Circuit implementation for compression #42

Brechtpd · 2022-11-21T13:46:13Z

This is to reduce the amount of data we have to push on-chain for blocks. Sticking to the same compression scheme as optimism would be nice, and DEFLATE should be straightforward to implement as a circuit.

First step to implement this would be to just do huffman decoding using a static huffman tree, decoding an arbitrary length data stream.
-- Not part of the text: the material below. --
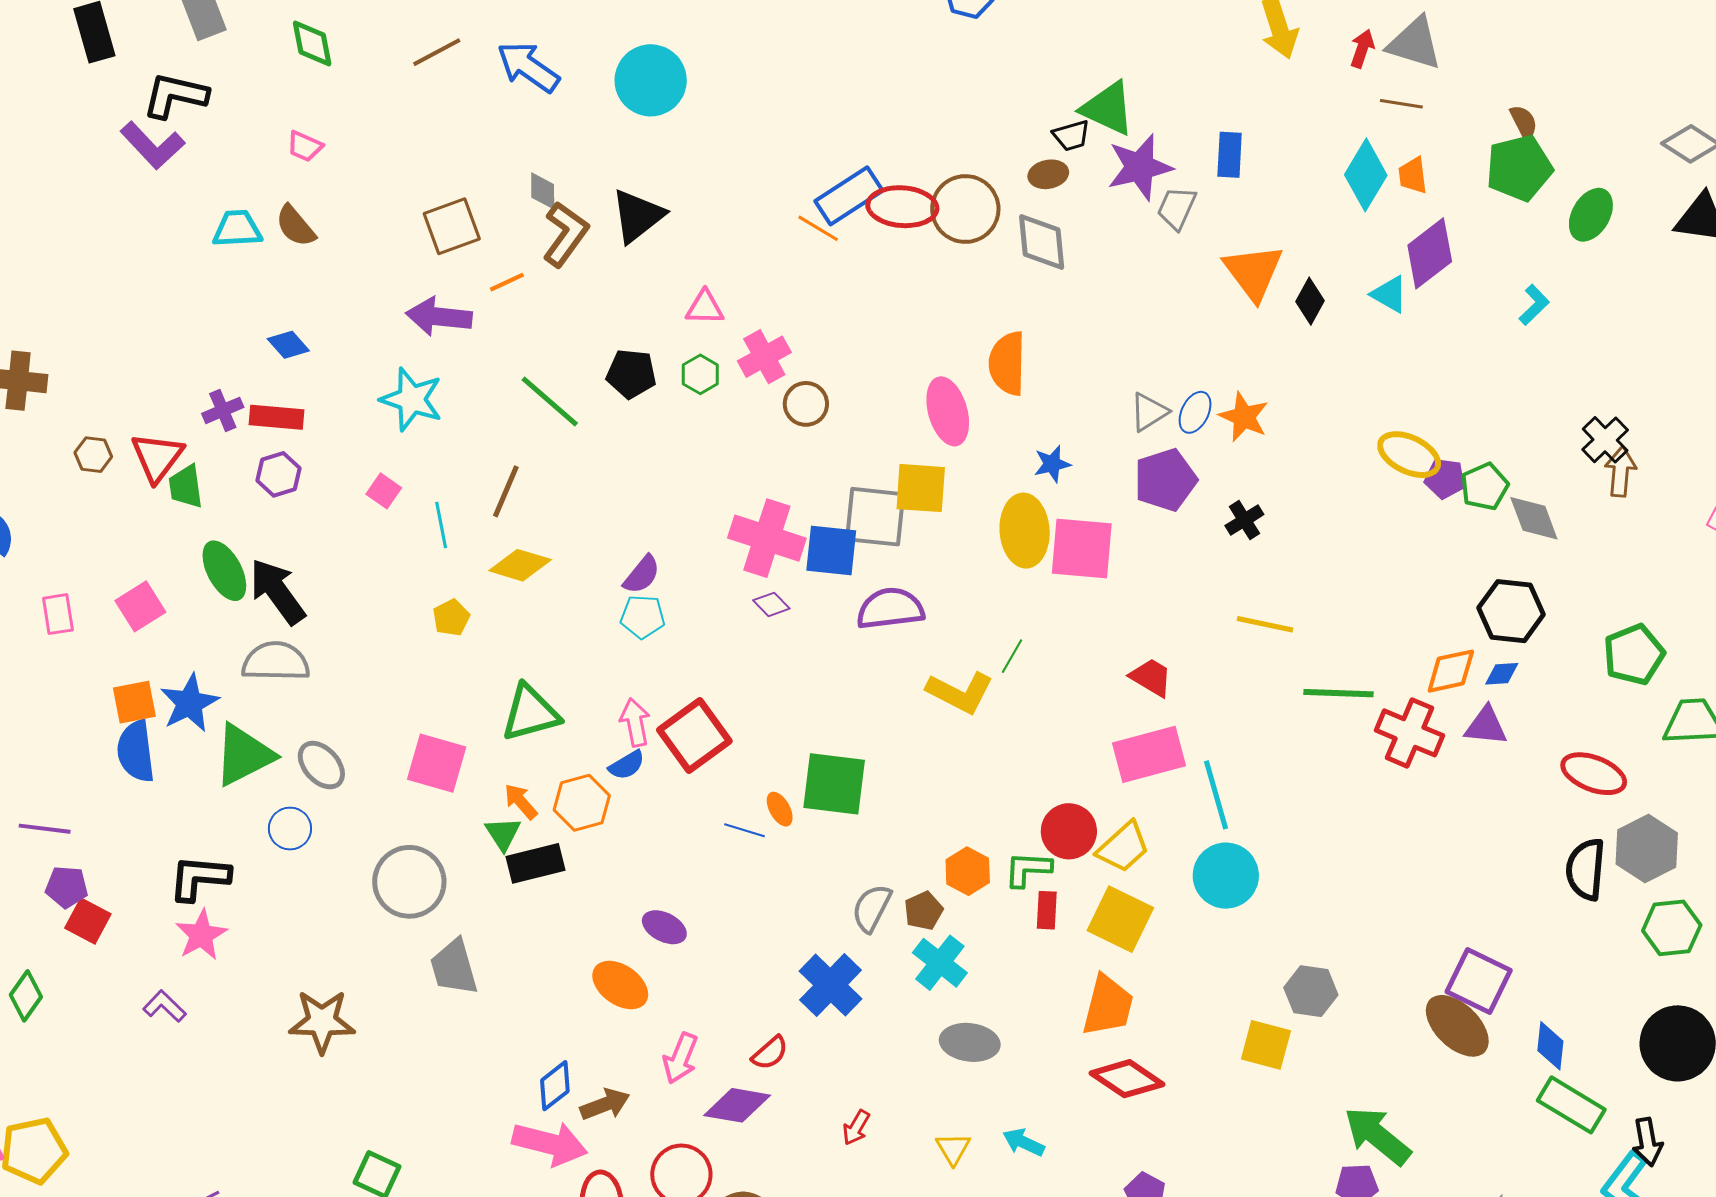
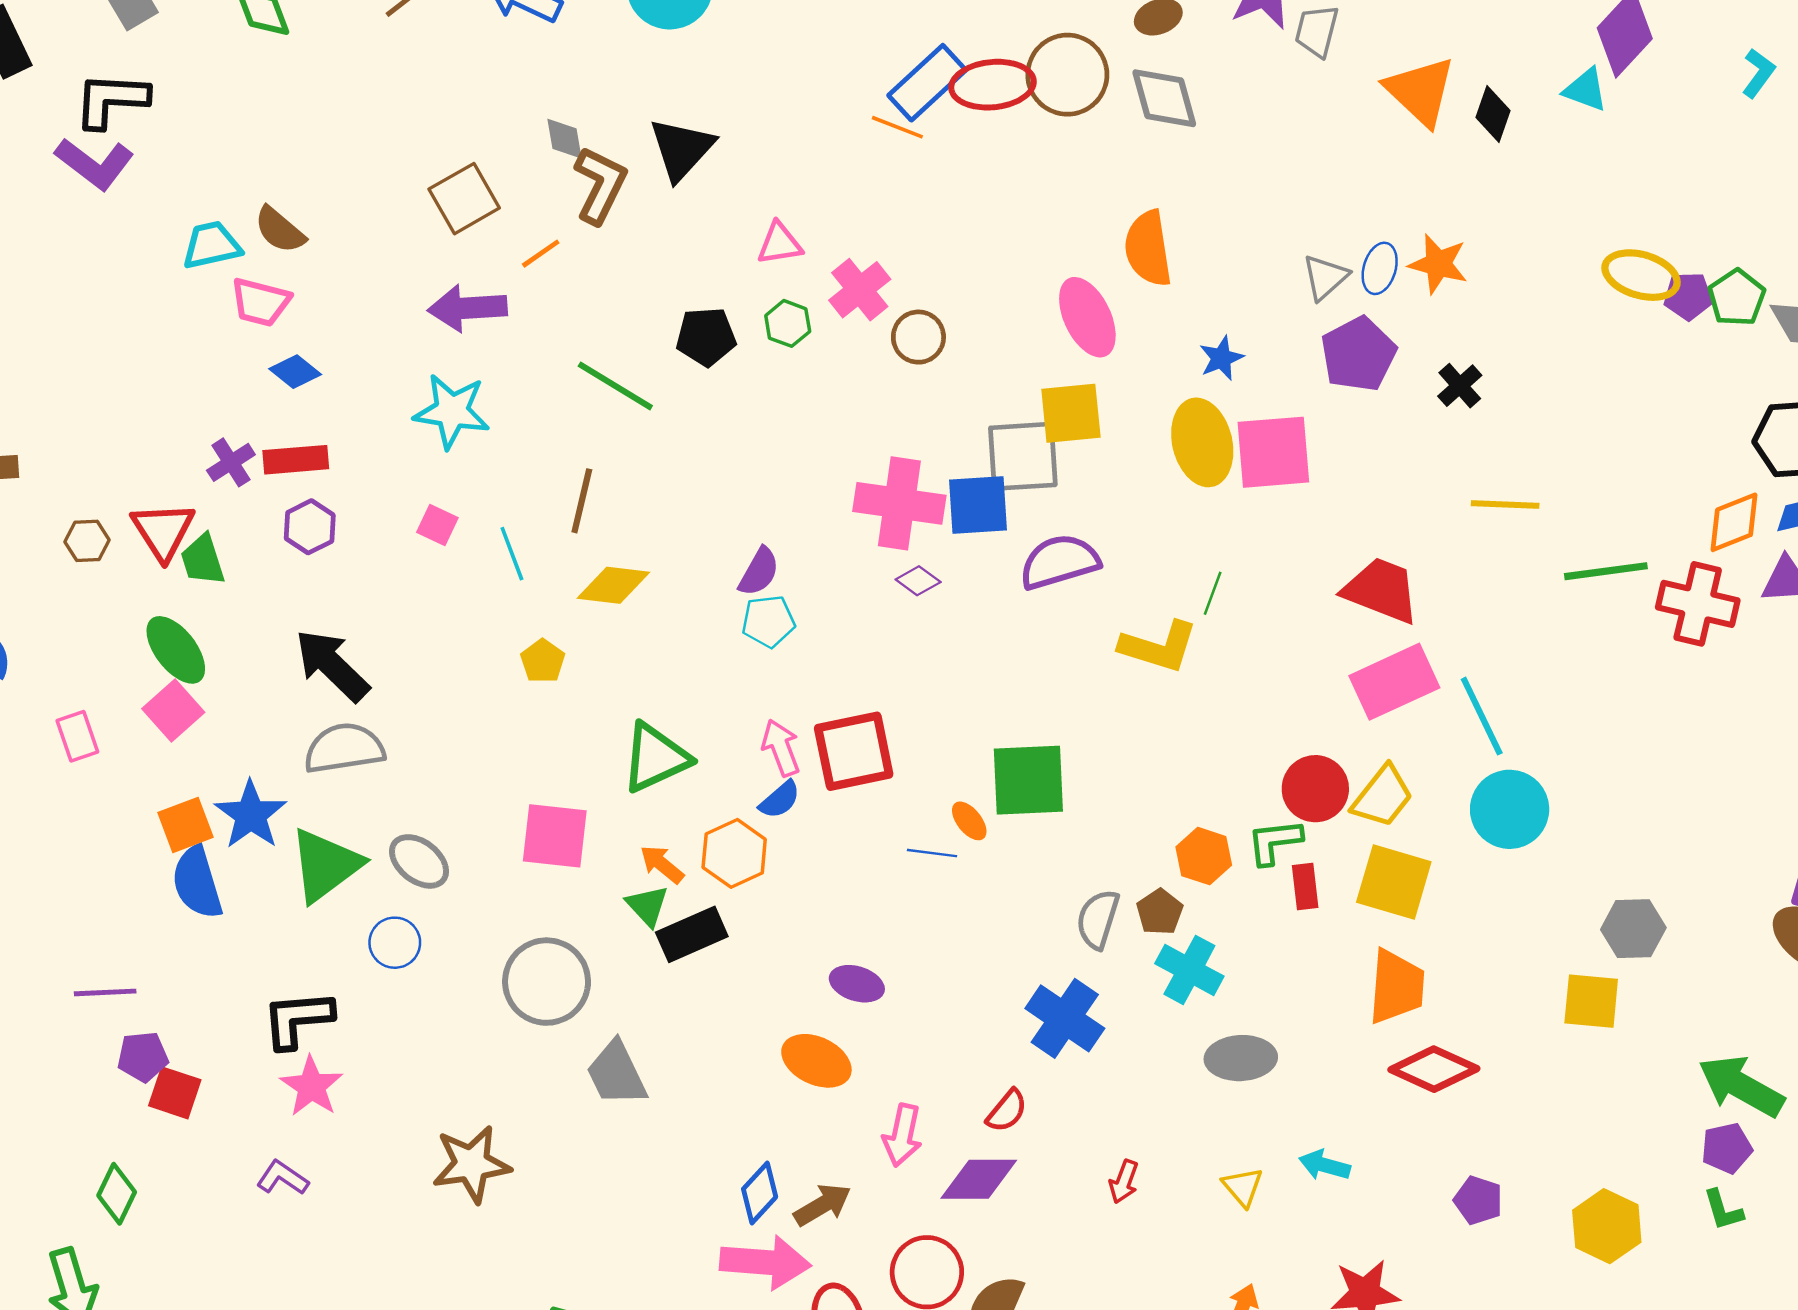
pink trapezoid: (305, 146) -> (260, 302), moved, size x1.4
green ellipse: (224, 571) -> (176, 650), moved
red trapezoid: (1151, 677) -> (1381, 590), size x1.5
red square: (694, 736) -> (854, 751), turned 34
The huffman tree is stored in an advice column so other rows can do a lookup to decode the data using the tree.

xiaodino · 2022-11-27T04:26:57Z

Is DEFLATE compression circuit a new circuit like evm_circuit, tx_circuit and keccak_circuit?

xiaodino · 2022-12-06T02:40:04Z

Huffman Encoding https://towardsdatascience.com/huffman-encoding-python-implementation-8448c3654328
Huffman Decoding https://towardsdatascience.com/huffman-decoding-cca770065bab

johntaiko · 2022-12-14T15:07:37Z

Can we prove that the encoded txlist has the same result(data,huffman table) with public input?
Because deflate decoding has dynamic "byte" length decided by huffman table, we need check the table bit by bit.
So, maybe we should assign the data(both origin and encoded) one bit per row?

Brechtpd · 2022-12-14T15:37:42Z

Can we prove that the encoded txlist has the same result(data,huffman table) with public input?

Not sure I understand what you mean with this? You mean decoding the data in the smart contract?

Because deflate decoding has dynamic "byte" length decided by huffman table, we need check the table bit by bit.

A well known trick to decode huffman codes is to just use a fixed input table. For example, let's say there are code words 01 -> value_a and 0001 -> value_b. To decode these words you would create a lookup table like this:

code	length	value
0100	2	value_a
0101	2	value_a
0110	2	value_a
0111	2	value_a
0001	4	value_b

Then while decoding the data in the circuit, you always use 4 bit inputs to find the decoded value. However, when value_a is decoded you only jump ahead 2 bits in the input data stream (vs 4 bits when decoding value_b). So that's where the length field in the table also comes in so for each decoded value you also know how many bits to go forward.

So, maybe we should assign the data(both origin and encoded) one bit per row?

I think just decoding 1 codeword/row makes sense, no matter how many bits are decoded.

(Each row will accumulate the encoded bits and decoded bits in two accumulators so we can check that the input data stream processed by the circuit is indeed the correct one, and the output data stream can be exported to other circuits. But you don't have to worry about this that for now.)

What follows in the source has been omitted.